Mémoire Mikael VAS.pdf
Backward disequilibrium scale
Clinical global Impression
The aim of this study was to investigate the benefit brought by static posturography in
the assessment of retropulsion in the elderly. For this purpose we looked for a correlation
between the average, minimum and maximum Y positions respectively in the “open eyes” and
“closed eyes” states on one hand, and BDS scores (backward disequilibrium scale) on the
other hand. We also wanted to investigate the correlation between BDS scores and CGI
(clinical global impression) scores in order to assess the capacity for evaluation of
professional experience in regards to the retropulsion of the elderly.
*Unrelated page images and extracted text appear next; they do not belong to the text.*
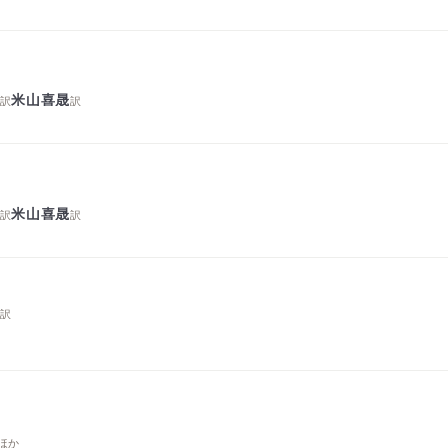
司
米山喜晟
訳
訳
司
米山喜晟
訳
訳
彦
訳
学
ほか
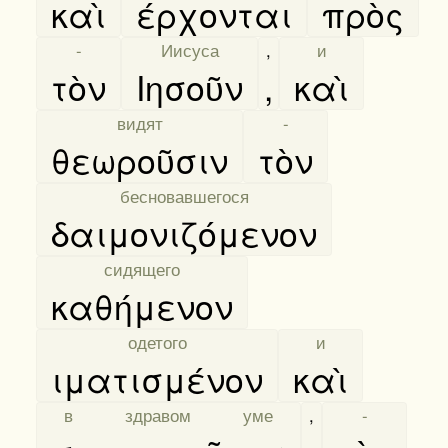
καὶ
έρχονται
πρὸς
[
-
]
[
Иисуса
]
,
[
и
]
τὸν
Ιησοῦν
,
καὶ
[
видят
]
[
-
]
θεωροῦσιν
τὸν
[
бесновавшегося
]
δαιμονιζόμενον
[
сидящего
]
καθήμενον
[
одетого
]
[
и
]
ιματισμένον
καὶ
[
в здравом уме
]
,
[
-
]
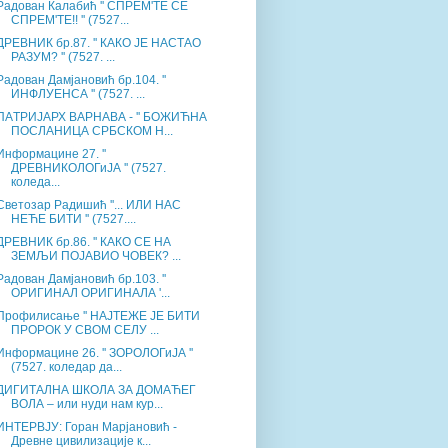
Радован Калабић '' СПРЕМ'ТЕ СЕ
СПРЕМ'ТЕ!! '' (7527...
ДРЕВНИК бр.87. '' КАКО JE НАСТАО
РАЗУМ? '' (7527. ...
Радован Дамјановић бр.104. ''
ИНФЛУЕНСА '' (7527. ...
ПАTРИЈАРХ ВАРНАВА - '' БОЖИЋНА
ПОСЛАНИЦА СРБСКОМ Н...
Информацине 27. ''
ДРЕВНИКОЛОГиЈА '' (7527.
коледа...
Светозар Радишић ''... ИЛИ НАС
НЕЋЕ БИТИ '' (7527....
ДРЕВНИК бр.86. '' КАКО СЕ НА
ЗЕМЉИ ПОЈАВИО ЧОВЕК? ...
Радован Дамјановић бр.103. ''
ОРИГИНАЛ ОРИГИНАЛА '...
Профилисање '' НАЈТЕЖЕ ЈЕ БИТИ
ПРОРОК У СВОМ СЕЛУ ...
Информацине 26. '' ЗОРОЛОГиЈА ''
(7527. коледар да...
ДИГИТАЛНА ШКОЛА ЗА ДОМАЋЕГ
ВОЛА – или нуди нам кур...
ИНТЕРВЈУ: Горан Марјановић -
Древне цивилизације к...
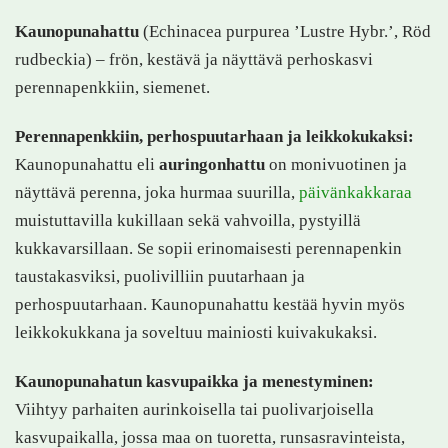
Kaunopunahattu
(Echinacea purpurea ’Lustre Hybr.’, Röd
rudbeckia) – frön, kestävä ja näyttävä perhoskasvi
perennapenkkiin, siemenet.
Perennapenkkiin, perhospuutarhaan ja leikkokukaksi:
Kaunopunahattu eli
auringonhattu
on monivuotinen ja
näyttävä perenna, joka hurmaa suurilla,
päivänkakkaraa
muistuttavilla kukillaan sekä vahvoilla, pystyillä
kukkavarsillaan. Se sopii erinomaisesti perennapenkin
taustakasviksi, puolivilliin puutarhaan ja
perhospuutarhaan. Kaunopunahattu kestää hyvin myös
leikkokukkana ja soveltuu mainiosti kuivakukaksi.
Kaunopunahatun kasvupaikka ja menestyminen:
Viihtyy parhaiten aurinkoisella tai puolivarjoisella
kasvupaikalla, jossa maa on tuoretta, runsasravinteista,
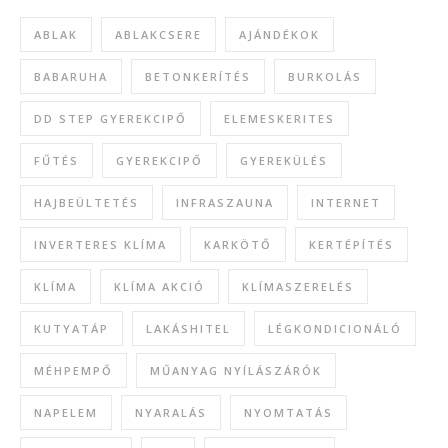
ABLAK
ABLAKCSERE
AJÁNDÉKOK
BABARUHA
BETONKERÍTÉS
BURKOLÁS
DD STEP GYEREKCIPŐ
ELEMESKERITES
FŰTÉS
GYEREKCIPŐ
GYEREKÜLÉS
HAJBEÜLTETÉS
INFRASZAUNA
INTERNET
INVERTERES KLÍMA
KARKÖTŐ
KERTÉPÍTÉS
KLÍMA
KLÍMA AKCIÓ
KLÍMASZERELÉS
KUTYATÁP
LAKÁSHITEL
LÉGKONDICIONÁLÓ
MÉHPEMPŐ
MŰANYAG NYÍLÁSZÁRÓK
NAPELEM
NYARALÁS
NYOMTATÁS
We have thus selected 28 patients. We evaluated them on the BDS score and on static
posturography. We then asked an experienced physiotherapist to assess the retropulsion of
some of these patients, using the CGI score. Our results do not show satisfactory correlation
between BDS scores and data from static posturography. However, it seems there is (ou there
should be – moins affirmative) a tendency to correlation between maximum “open eyes” Y
and BDS scores (p = 0.03 and [r] = 0.42). On the other hand, we have evidenced a satisfactory
correlation between BDS scores and CGI scores (p = 0.06 and [r] = 0.74).
This study suggests that static posturography is not an appropriate tool to evaluate the
retropulsion in the elderly, but does confirm the accuracy of assessment of retropulsion
through professional experience and clinical.